One day, a few months ago, I found myself facing a babysitting crisis and so a friend in the village offered to mind our young son. Only it happened to be the evening she practiced with the church bell ringers so he went along and sat up in the bell tower with them. And had a little go. Ever since, he’s been going along to ring the bells. Last weekend, the bell ringers arranged an outing to some beautiful little villages in Northamptonshire. Not far from us, but a new patch to me. So I went along as the driver, and while they rang bells I explored and photographed in the churchyards. And provided the picnic, of course!
It’s been raining for weeks now. The landscape is vibrantly green and the churchyards are adorned with jewel like wildflowers. Even the stone work, the carved angels, are wearing cloaks of golden green moss.
A portable feast is just the thing for an occasion like this. Most of the bell ringers cycled from village to village. There were lots of lovely pubs and some farm shops along the way. But it’s always nice to bring something from home, hand made for the occasion.
So, the picnic. I don’t know about you, but since I was little I have adored sausage rolls. Is anything more perfect for an outdoor snack than a thoroughly satisfying savoury sausage roll? But I am quite fussy about them these days. I like them to be filled with plenty of top quality sausage meat – meaty, and not too fatty – and just the right pastry. I love home made ones. But I have come across some amazing ones in a couple of great food shops recently, ones I aspire to make at home. If you are in London, try the sausage rolls from a shop just off Marylebone High Street, called the Ginger Pig. Or in the Cotswolds, pop into Daylesford Organic for a most superb sausage roll. Take a look – here.
I’ll tell you how I made these sausage rolls. But it’s worth knowing – if you are in a hurry or just would like to make it less complicated – you can make great sausage rolls using a good shop bought pastry (either puff or shortcrust, as you like best) and best quality sausages. Simply remove the casings to use the sausage meat.
The pastry. I only make shortcrust pastry at home, so that’s what I used here.

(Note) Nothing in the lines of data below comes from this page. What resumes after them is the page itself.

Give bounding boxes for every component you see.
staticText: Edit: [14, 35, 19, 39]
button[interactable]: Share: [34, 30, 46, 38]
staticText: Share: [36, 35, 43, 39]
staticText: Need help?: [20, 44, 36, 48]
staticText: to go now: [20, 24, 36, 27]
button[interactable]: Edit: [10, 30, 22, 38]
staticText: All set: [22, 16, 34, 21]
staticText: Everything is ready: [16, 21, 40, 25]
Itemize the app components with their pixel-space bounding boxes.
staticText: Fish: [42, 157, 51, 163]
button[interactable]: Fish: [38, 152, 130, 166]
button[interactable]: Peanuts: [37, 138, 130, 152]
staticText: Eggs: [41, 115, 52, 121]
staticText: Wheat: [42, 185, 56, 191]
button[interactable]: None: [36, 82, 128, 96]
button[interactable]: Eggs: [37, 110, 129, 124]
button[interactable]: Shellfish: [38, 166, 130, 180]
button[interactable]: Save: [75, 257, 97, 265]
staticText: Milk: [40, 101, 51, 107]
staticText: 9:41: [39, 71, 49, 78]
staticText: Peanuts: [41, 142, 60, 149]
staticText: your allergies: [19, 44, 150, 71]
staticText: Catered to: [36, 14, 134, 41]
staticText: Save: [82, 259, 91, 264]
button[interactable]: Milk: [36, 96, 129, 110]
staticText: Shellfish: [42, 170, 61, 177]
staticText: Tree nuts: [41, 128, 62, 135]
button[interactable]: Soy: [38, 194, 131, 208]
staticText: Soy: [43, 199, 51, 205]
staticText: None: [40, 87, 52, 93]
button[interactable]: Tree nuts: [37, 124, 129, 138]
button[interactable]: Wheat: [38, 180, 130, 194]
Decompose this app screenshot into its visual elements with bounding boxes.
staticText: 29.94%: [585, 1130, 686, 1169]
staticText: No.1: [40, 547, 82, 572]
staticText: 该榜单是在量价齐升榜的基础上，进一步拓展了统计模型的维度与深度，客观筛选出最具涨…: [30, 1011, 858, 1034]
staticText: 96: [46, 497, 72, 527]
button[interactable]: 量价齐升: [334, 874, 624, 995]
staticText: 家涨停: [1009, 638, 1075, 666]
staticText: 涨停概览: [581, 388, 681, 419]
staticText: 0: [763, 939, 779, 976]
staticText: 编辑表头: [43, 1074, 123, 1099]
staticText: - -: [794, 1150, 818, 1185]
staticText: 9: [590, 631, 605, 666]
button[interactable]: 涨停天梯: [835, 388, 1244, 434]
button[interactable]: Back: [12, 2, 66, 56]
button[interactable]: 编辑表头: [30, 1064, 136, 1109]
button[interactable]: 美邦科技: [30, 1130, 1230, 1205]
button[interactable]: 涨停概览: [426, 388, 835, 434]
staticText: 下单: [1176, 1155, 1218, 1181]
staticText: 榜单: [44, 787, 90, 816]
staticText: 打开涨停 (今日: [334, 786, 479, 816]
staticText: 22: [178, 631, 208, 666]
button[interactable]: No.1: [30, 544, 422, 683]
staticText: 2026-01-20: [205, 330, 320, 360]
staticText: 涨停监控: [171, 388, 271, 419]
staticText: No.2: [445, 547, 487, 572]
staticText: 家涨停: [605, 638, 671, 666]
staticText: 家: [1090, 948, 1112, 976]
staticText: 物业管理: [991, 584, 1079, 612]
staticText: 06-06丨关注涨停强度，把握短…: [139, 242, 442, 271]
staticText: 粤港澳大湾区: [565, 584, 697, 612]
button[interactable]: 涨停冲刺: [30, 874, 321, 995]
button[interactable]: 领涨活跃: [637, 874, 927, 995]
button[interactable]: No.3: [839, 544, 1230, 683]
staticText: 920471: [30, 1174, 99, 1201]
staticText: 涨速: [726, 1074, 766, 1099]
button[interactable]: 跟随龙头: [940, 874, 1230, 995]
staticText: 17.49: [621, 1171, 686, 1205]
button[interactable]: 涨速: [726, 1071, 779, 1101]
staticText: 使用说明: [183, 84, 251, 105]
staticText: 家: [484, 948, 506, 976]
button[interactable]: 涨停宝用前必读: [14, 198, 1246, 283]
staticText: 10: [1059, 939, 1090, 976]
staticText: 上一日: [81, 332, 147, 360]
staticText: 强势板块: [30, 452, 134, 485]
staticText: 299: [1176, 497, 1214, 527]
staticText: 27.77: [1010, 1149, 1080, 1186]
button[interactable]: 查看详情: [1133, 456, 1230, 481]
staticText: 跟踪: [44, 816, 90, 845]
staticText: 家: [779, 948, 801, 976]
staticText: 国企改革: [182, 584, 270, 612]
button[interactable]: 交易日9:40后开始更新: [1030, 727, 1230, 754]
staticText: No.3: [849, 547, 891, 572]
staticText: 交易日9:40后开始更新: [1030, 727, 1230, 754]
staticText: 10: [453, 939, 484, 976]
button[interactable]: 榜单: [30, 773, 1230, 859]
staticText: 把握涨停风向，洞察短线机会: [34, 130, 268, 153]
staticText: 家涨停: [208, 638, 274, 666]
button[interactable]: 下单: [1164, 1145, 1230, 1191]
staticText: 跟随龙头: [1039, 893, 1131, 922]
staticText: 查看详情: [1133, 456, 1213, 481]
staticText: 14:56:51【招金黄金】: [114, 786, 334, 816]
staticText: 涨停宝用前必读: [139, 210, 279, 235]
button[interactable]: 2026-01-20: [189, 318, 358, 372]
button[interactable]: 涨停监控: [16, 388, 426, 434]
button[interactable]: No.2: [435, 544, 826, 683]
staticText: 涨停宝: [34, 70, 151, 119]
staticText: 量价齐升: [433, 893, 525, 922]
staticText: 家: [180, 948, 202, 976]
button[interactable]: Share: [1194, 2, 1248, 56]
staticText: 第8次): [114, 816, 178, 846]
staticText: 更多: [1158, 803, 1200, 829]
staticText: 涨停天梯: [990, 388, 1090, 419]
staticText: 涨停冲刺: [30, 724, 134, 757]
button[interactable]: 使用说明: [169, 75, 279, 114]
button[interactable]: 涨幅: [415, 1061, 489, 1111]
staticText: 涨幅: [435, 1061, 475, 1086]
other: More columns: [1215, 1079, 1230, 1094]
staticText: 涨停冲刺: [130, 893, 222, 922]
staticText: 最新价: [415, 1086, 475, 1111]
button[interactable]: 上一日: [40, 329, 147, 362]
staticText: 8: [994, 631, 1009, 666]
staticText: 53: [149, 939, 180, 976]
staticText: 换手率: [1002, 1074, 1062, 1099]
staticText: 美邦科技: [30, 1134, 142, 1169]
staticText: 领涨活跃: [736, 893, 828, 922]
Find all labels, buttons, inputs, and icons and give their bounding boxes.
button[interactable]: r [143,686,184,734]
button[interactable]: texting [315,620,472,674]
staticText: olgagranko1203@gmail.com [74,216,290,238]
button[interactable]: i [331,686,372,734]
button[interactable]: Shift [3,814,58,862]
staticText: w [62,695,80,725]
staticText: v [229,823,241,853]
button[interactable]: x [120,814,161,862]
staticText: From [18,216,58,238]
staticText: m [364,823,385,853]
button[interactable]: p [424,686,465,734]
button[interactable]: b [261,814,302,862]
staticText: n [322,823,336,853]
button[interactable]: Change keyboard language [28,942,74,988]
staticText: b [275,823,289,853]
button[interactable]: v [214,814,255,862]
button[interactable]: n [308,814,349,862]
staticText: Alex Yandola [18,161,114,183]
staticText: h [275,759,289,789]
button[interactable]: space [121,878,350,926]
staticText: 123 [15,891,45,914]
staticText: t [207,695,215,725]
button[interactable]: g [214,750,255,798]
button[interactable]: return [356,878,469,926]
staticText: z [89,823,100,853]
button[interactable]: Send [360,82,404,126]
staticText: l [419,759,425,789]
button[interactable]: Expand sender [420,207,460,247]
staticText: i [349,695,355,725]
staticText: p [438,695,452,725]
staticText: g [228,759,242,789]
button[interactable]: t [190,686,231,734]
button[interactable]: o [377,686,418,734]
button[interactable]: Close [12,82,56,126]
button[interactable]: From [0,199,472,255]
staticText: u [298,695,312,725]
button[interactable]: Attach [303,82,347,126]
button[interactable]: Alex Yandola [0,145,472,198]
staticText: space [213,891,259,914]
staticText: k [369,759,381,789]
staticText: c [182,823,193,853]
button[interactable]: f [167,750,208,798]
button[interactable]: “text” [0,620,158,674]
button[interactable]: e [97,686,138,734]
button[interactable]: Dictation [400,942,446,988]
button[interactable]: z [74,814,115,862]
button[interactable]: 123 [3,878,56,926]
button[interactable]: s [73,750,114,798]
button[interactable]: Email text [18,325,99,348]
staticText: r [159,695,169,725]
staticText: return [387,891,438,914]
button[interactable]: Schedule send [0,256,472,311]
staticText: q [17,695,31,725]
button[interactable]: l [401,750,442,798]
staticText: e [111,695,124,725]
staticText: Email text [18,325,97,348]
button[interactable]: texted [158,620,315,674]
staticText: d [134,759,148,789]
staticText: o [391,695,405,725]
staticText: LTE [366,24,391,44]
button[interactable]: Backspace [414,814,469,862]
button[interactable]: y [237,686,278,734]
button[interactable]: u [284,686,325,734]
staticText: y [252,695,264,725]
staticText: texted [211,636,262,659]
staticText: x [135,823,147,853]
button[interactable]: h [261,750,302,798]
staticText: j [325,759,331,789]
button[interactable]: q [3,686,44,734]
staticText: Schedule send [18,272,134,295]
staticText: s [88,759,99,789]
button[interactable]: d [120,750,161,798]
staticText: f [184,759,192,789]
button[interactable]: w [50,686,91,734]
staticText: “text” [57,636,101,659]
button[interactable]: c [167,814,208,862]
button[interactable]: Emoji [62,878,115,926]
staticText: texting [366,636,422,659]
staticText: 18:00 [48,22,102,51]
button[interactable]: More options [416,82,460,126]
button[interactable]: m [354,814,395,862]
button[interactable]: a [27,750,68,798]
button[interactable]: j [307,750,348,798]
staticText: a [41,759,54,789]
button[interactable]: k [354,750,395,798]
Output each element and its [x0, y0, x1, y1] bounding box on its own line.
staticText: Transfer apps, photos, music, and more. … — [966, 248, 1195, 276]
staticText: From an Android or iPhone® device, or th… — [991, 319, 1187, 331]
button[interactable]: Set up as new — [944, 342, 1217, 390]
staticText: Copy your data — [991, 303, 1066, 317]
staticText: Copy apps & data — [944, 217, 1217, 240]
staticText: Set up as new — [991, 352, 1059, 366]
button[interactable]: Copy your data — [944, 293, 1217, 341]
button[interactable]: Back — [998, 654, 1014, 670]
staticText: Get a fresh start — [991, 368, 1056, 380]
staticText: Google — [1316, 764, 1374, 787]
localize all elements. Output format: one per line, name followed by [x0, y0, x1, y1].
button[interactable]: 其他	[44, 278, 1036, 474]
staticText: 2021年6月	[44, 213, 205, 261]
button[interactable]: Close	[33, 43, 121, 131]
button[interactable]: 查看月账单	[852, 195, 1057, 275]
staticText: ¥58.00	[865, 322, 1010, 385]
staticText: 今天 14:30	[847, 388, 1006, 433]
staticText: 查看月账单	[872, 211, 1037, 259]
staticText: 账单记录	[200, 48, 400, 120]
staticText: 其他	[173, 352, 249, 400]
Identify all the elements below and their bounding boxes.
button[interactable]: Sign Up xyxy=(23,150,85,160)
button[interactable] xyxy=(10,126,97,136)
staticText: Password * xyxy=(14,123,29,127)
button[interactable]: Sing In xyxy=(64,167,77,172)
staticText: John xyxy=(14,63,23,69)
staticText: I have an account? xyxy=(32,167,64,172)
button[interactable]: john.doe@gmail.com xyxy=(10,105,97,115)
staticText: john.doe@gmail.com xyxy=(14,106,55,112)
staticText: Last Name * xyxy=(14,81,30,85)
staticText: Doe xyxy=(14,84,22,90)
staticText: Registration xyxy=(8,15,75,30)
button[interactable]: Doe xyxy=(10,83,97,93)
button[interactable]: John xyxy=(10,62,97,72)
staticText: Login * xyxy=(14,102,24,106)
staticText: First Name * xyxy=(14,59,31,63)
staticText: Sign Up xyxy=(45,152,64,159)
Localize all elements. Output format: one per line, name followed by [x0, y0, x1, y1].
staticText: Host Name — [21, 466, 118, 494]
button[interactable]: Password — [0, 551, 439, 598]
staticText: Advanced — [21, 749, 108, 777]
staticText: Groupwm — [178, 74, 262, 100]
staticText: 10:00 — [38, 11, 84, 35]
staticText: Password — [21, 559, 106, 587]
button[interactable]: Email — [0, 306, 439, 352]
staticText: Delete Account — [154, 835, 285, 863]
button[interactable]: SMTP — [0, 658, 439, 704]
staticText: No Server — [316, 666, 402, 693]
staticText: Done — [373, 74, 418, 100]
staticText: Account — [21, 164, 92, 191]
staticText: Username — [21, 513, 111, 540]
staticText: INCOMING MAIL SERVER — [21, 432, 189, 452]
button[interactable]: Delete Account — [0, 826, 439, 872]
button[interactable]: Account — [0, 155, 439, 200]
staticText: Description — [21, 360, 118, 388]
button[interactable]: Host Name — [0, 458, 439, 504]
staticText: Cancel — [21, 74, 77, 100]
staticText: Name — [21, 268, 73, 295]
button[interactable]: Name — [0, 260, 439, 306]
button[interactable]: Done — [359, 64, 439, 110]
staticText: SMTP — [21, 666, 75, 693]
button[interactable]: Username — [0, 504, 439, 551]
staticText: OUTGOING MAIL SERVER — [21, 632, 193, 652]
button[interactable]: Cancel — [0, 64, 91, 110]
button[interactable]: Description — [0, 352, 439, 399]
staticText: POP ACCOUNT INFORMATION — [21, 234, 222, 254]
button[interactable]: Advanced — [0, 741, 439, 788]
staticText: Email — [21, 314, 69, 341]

In a food processor, whizz together 150 grams of plain flour, a good pinch of salt, and 80g of cold unsalted butter. When it resembles fine crumbs, drop in an egg yolk. Allow it to whiz around until it just forms together in a ball. Wrap the pastry in cling film and let it rest in the fridge for half an hour. Meanwhile, prepare your sausage meat.
For the sausage meat. In a large bowl, mix together 500 grams of good quality minced pork (about 20%fat), along with 50g of fresh breadcrumbs, a teaspoon of salt, a teaspoon of black pepper, and two tablespoons of fresh minced herbs. I used lots of sage, and oregano and a bit of thyme. You can also use dried herbs if you like. You can do this a day or so in advance – in fact it is better as it gives the meat a chance for the flavours to really develop.
Roll out the pastry to a large rectangle, about 25cm by 15cm. Place the sausage meat, shaped into a long roll, along the centre of the pastry – the long side. Be generous with the sausage meat because really fat sausage rolls are the most delicious. Then roll the pasty over to make a long roll. Use some beaten egg to seal and crimp the edges. Then cut into individual rolls – about four to six, depending on how big you want them. Brush them with beaten egg to give a lovely glaze.
Bake in the centre of the oven, preheated to 180 degrees centigrade, for 40 -45 minutes, and until they are all golden brown.
Cool a little before wrapping in wax paper and packing into the picnic basket.
There you have it – a bit of the divine and a bit of the earthly. All in all, a beautiful day.